<<<<
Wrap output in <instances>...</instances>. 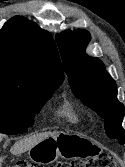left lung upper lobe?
I'll return each instance as SVG.
<instances>
[{
  "label": "left lung upper lobe",
  "mask_w": 125,
  "mask_h": 167,
  "mask_svg": "<svg viewBox=\"0 0 125 167\" xmlns=\"http://www.w3.org/2000/svg\"><path fill=\"white\" fill-rule=\"evenodd\" d=\"M56 41L73 93L105 119L109 138L125 144V130L121 126L125 107L118 101L116 83L103 63L85 53L90 41L88 31H64L56 35Z\"/></svg>",
  "instance_id": "5c2ea615"
}]
</instances>
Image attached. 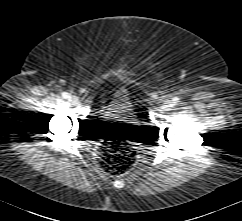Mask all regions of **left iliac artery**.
I'll return each instance as SVG.
<instances>
[{
    "mask_svg": "<svg viewBox=\"0 0 242 221\" xmlns=\"http://www.w3.org/2000/svg\"><path fill=\"white\" fill-rule=\"evenodd\" d=\"M172 101H173L174 104H177L179 102V98L178 97H174Z\"/></svg>",
    "mask_w": 242,
    "mask_h": 221,
    "instance_id": "44dca946",
    "label": "left iliac artery"
}]
</instances>
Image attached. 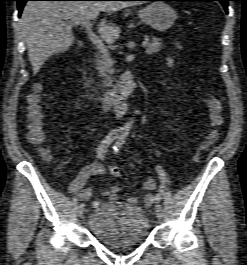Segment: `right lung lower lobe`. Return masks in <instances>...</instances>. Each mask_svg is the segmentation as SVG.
<instances>
[{
    "label": "right lung lower lobe",
    "mask_w": 247,
    "mask_h": 265,
    "mask_svg": "<svg viewBox=\"0 0 247 265\" xmlns=\"http://www.w3.org/2000/svg\"><path fill=\"white\" fill-rule=\"evenodd\" d=\"M18 2L19 16L22 13V9L27 1H131V0H16Z\"/></svg>",
    "instance_id": "obj_1"
}]
</instances>
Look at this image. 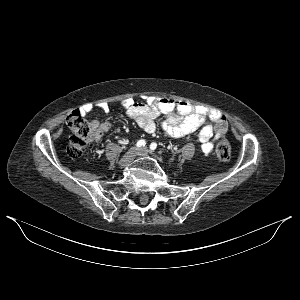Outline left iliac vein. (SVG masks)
I'll return each mask as SVG.
<instances>
[{
  "label": "left iliac vein",
  "mask_w": 300,
  "mask_h": 300,
  "mask_svg": "<svg viewBox=\"0 0 300 300\" xmlns=\"http://www.w3.org/2000/svg\"><path fill=\"white\" fill-rule=\"evenodd\" d=\"M137 154L141 157H146L148 156V150L146 148H141L138 150Z\"/></svg>",
  "instance_id": "obj_1"
}]
</instances>
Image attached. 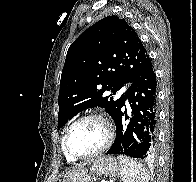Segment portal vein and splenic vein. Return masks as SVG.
<instances>
[{
    "instance_id": "1",
    "label": "portal vein and splenic vein",
    "mask_w": 196,
    "mask_h": 182,
    "mask_svg": "<svg viewBox=\"0 0 196 182\" xmlns=\"http://www.w3.org/2000/svg\"><path fill=\"white\" fill-rule=\"evenodd\" d=\"M101 182H107V181H105V180H102Z\"/></svg>"
}]
</instances>
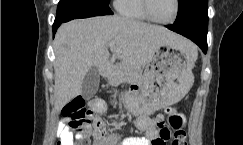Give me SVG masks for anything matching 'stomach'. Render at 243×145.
<instances>
[{
	"label": "stomach",
	"mask_w": 243,
	"mask_h": 145,
	"mask_svg": "<svg viewBox=\"0 0 243 145\" xmlns=\"http://www.w3.org/2000/svg\"><path fill=\"white\" fill-rule=\"evenodd\" d=\"M197 55L192 44L184 49L159 47L143 73V94H122L123 103H131L134 114L145 115L177 103L193 85Z\"/></svg>",
	"instance_id": "obj_1"
}]
</instances>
>>>>
» Exercise goal:
Take the lines from the one holding "Give me SVG" through the final line of the records above and output them exactly, both ends included, excluding pictures.

» Response for this exercise:
Give me SVG masks for anything matching 'stomach'. Render at 243×145.
<instances>
[{
	"label": "stomach",
	"mask_w": 243,
	"mask_h": 145,
	"mask_svg": "<svg viewBox=\"0 0 243 145\" xmlns=\"http://www.w3.org/2000/svg\"><path fill=\"white\" fill-rule=\"evenodd\" d=\"M197 55L192 44L184 49L159 47L143 73V94H122L123 103H131L134 114L145 115L177 103L193 85Z\"/></svg>",
	"instance_id": "obj_1"
}]
</instances>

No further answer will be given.